*** GIVEN DATA ***
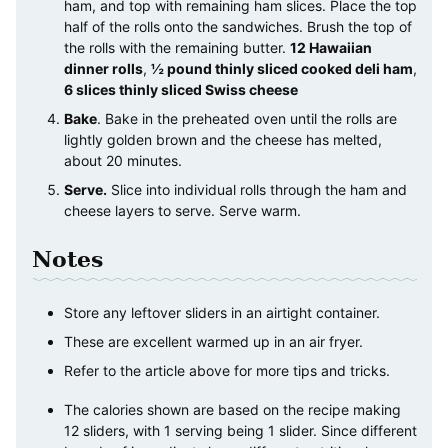
ham, and top with remaining ham slices. Place the top
half of the rolls onto the sandwiches. Brush the top of
the rolls with the remaining butter.
12 Hawaiian
dinner rolls
,
½ pound thinly sliced cooked deli ham
,
6 slices thinly sliced Swiss cheese
Bake
. Bake in the preheated oven until the rolls are
lightly golden brown and the cheese has melted,
about 20 minutes.
Serve.
Slice into individual rolls through the ham and
cheese layers to serve. Serve warm.
Notes
Store any leftover sliders in an airtight container.
These are excellent warmed up in an air fryer.
Refer to the article above for more tips and tricks.
The calories shown are based on the recipe making
12 sliders, with 1 serving being 1 slider. Since different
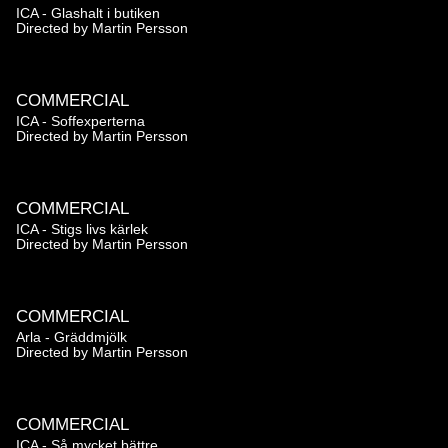
ICA - Glashalt i butiken
Directed by
Martin Persson
COMMERCIAL
ICA - Soffexperterna
Directed by
Martin Persson
COMMERCIAL
ICA - Stigs livs kärlek
Directed by
Martin Persson
COMMERCIAL
Arla - Gräddmjölk
Directed by
Martin Persson
COMMERCIAL
ICA - Så mycket bättre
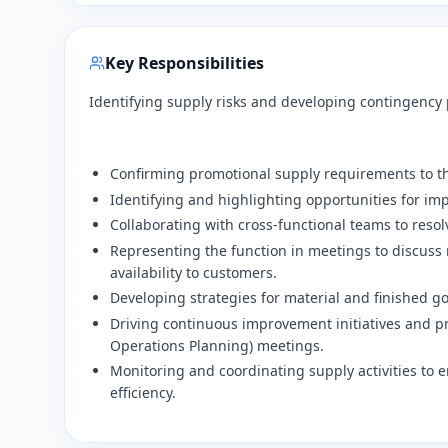
Key Responsibilities
Identifying supply risks and developing contingency
​Confirming promotional supply requirements to t
​Identifying and highlighting opportunities for i
​Collaborating with cross-functional teams to resol
​Representing the function in meetings to discuss 
availability to customers.
​Developing strategies for material and finished 
​Driving continuous improvement initiatives and
Operations Planning) meetings.
​Monitoring and coordinating supply activities to 
efficiency.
*** End of GIVEN DATA ***
Output, exactly and without pictures, the span of lines that starts at the line containing "half of the" and ends at the last line above.

#### ANSWER TO THIS TASK
half of the rolls onto the sandwiches. Brush the top of
the rolls with the remaining butter.
12 Hawaiian
dinner rolls
,
½ pound thinly sliced cooked deli ham
,
6 slices thinly sliced Swiss cheese
Bake
. Bake in the preheated oven until the rolls are
lightly golden brown and the cheese has melted,
about 20 minutes.
Serve.
Slice into individual rolls through the ham and
cheese layers to serve. Serve warm.
Notes
Store any leftover sliders in an airtight container.
These are excellent warmed up in an air fryer.
Refer to the article above for more tips and tricks.
The calories shown are based on the recipe making
12 sliders, with 1 serving being 1 slider. Since different
ICA - Glashalt i butiken
Directed by
Martin Persson
COMMERCIAL
ICA - Soffexperterna
Directed by
Martin Persson
COMMERCIAL
ICA - Stigs livs kärlek
Directed by
Martin Persson
COMMERCIAL
Arla - Gräddmjölk
Directed by
Martin Persson
COMMERCIAL
ICA - Så mycket bättre
Key Responsibilities
Identifying supply risks and developing contingency
​Confirming promotional supply requirements to t
​Identifying and highlighting opportunities for i
​Collaborating with cross-functional teams to resol
​Representing the function in meetings to discuss 
availability to customers.
​Developing strategies for material and finished 
​Driving continuous improvement initiatives and
Operations Planning) meetings.
​Monitoring and coordinating supply activities to 
efficiency.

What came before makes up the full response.